* _Records_:
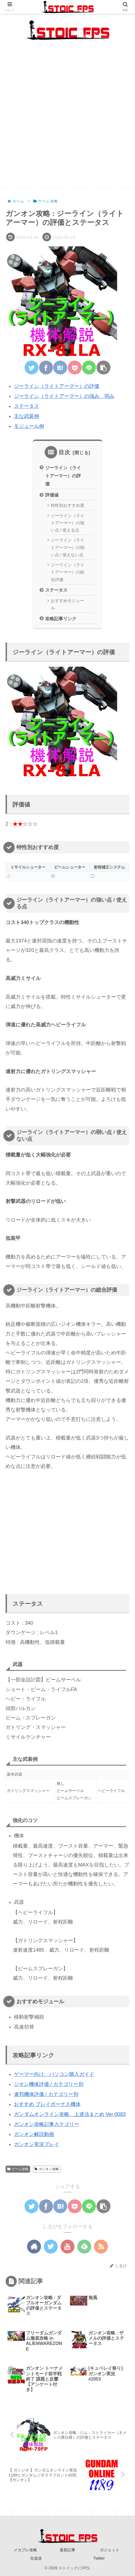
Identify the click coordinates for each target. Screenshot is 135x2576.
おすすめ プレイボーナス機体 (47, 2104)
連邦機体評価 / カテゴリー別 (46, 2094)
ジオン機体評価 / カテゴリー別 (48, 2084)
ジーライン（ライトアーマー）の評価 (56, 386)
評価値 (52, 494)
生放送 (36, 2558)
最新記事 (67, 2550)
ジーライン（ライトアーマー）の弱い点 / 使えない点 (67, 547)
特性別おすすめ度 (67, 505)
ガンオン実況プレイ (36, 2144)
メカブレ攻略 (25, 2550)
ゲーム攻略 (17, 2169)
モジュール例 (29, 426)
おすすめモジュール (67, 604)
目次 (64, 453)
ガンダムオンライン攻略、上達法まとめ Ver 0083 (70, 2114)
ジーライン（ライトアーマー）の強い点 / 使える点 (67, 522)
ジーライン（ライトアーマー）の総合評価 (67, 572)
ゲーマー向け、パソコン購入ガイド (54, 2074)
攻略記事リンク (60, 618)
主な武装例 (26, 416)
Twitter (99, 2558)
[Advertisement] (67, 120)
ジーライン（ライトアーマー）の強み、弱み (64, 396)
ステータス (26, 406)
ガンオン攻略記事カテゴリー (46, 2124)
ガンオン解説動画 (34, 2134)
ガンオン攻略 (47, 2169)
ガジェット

* * *

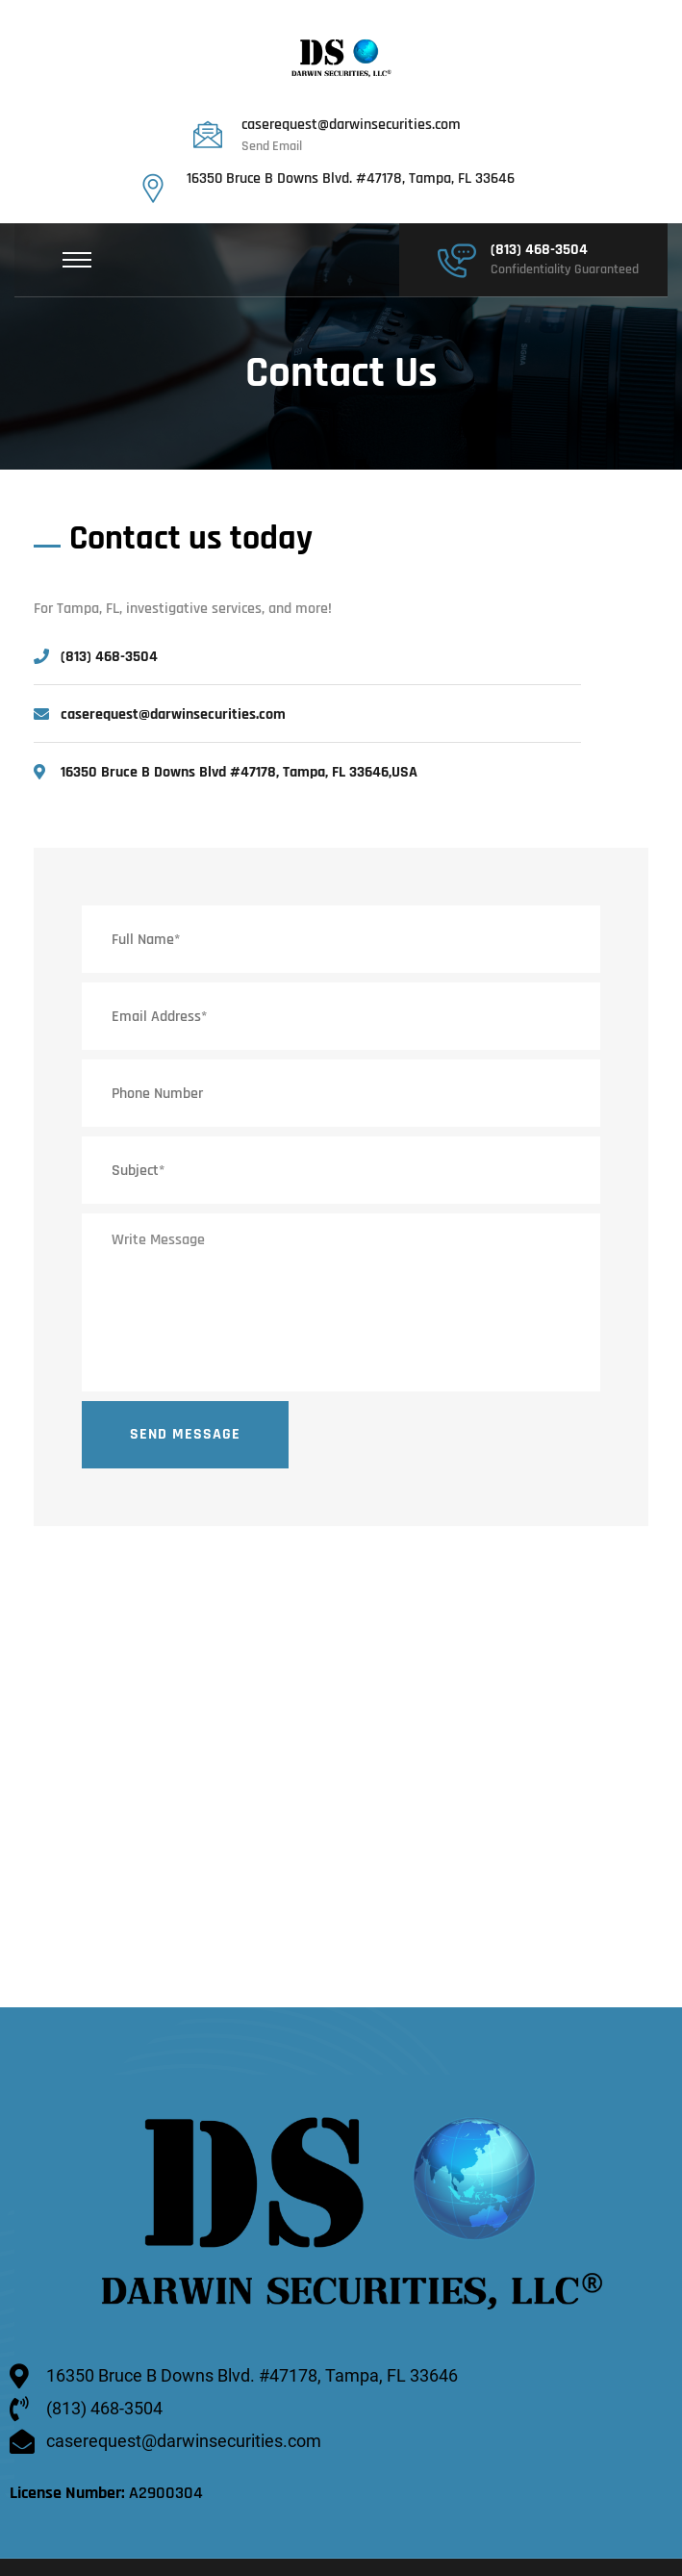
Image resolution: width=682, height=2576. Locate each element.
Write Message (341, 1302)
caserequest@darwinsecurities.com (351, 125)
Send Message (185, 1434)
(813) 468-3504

* * *

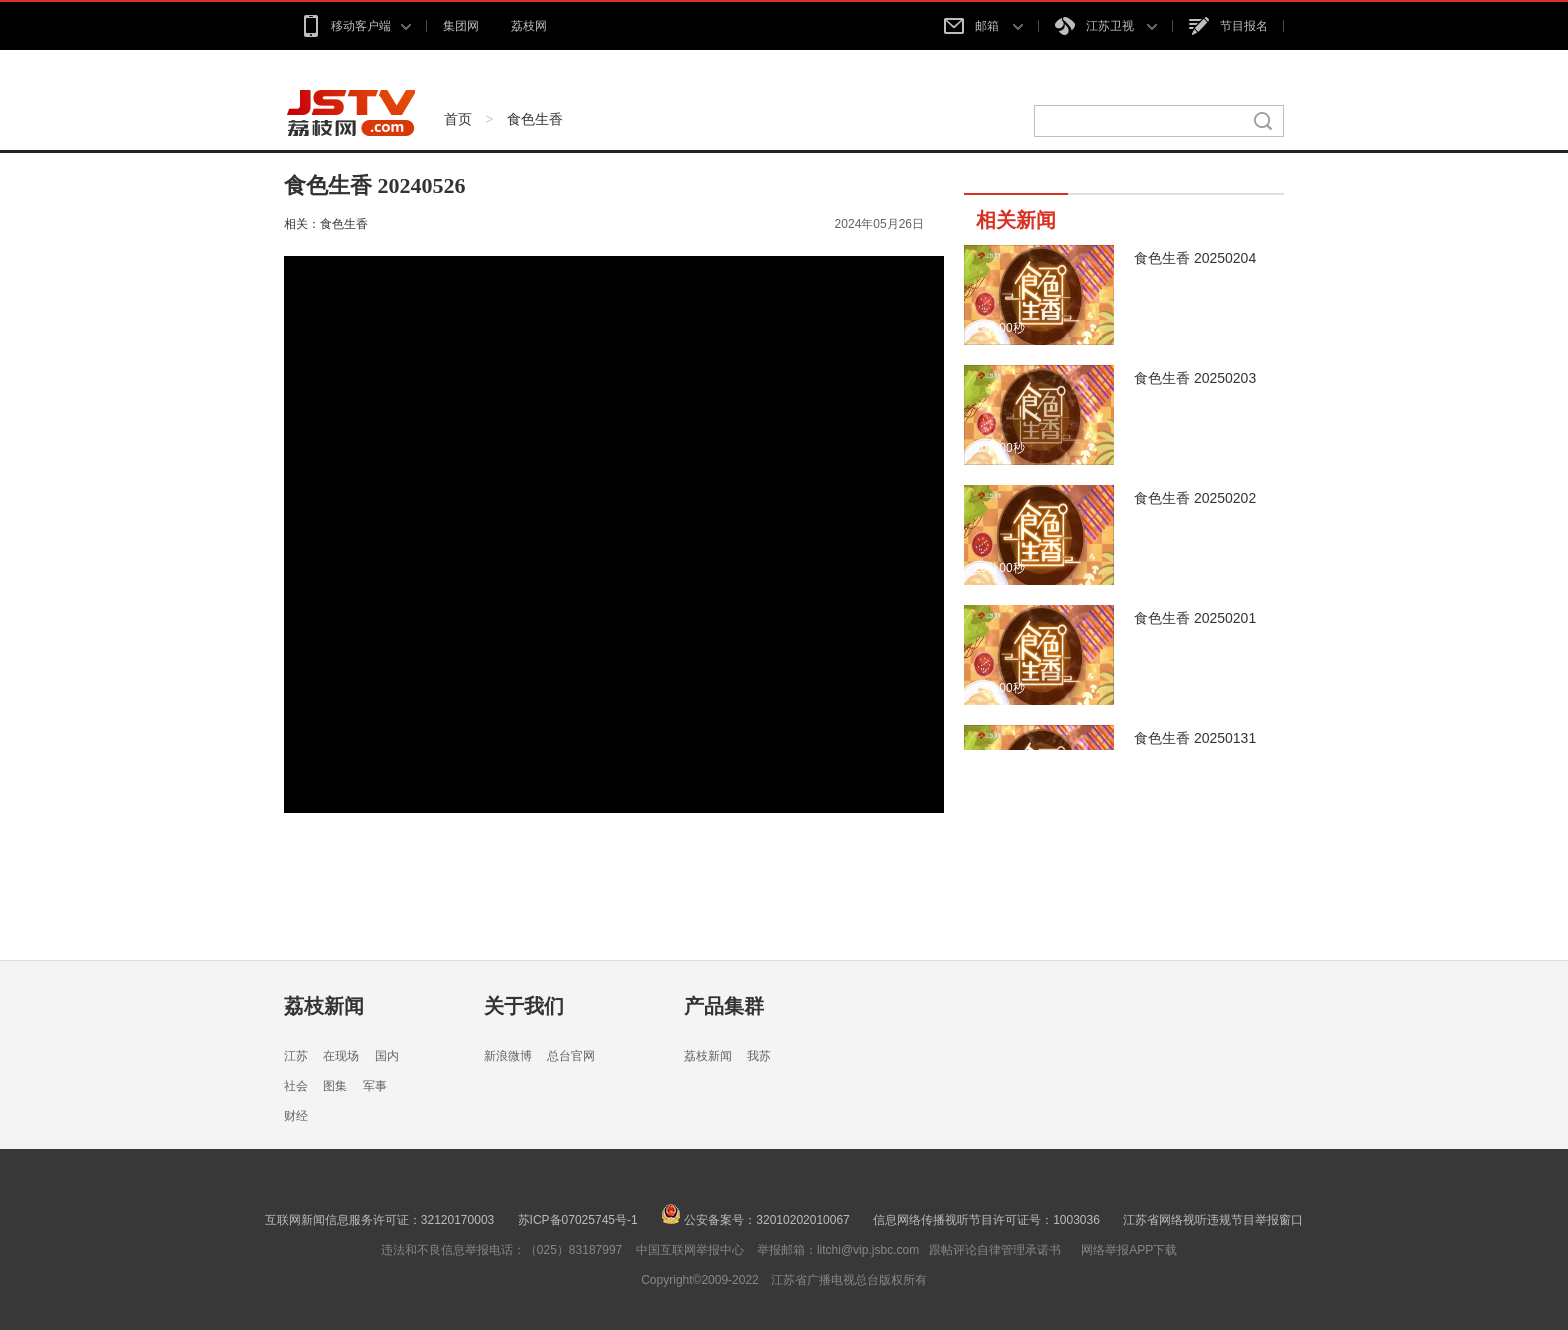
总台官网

* _About this task_: Within the data above, the span starting at the line containing "評価値 (52, 494)" and ending at the line containing "ジーライン（ライトアーマー）の強い点 / 使える点 (67, 522)" is to be retyped exactly, with no other lines.

* _Response for this exercise_:
評価値 (52, 494)
生放送 (36, 2558)
最新記事 (67, 2550)
ジーライン（ライトアーマー）の弱い点 / 使えない点 (67, 547)
特性別おすすめ度 (67, 505)
ガンオン実況プレイ (36, 2144)
メカブレ攻略 (25, 2550)
ゲーム攻略 (17, 2169)
モジュール例 (29, 426)
おすすめモジュール (67, 604)
目次 (64, 453)
ガンダムオンライン攻略、上達法まとめ Ver 0083 (70, 2114)
ジーライン（ライトアーマー）の強い点 / 使える点 (67, 522)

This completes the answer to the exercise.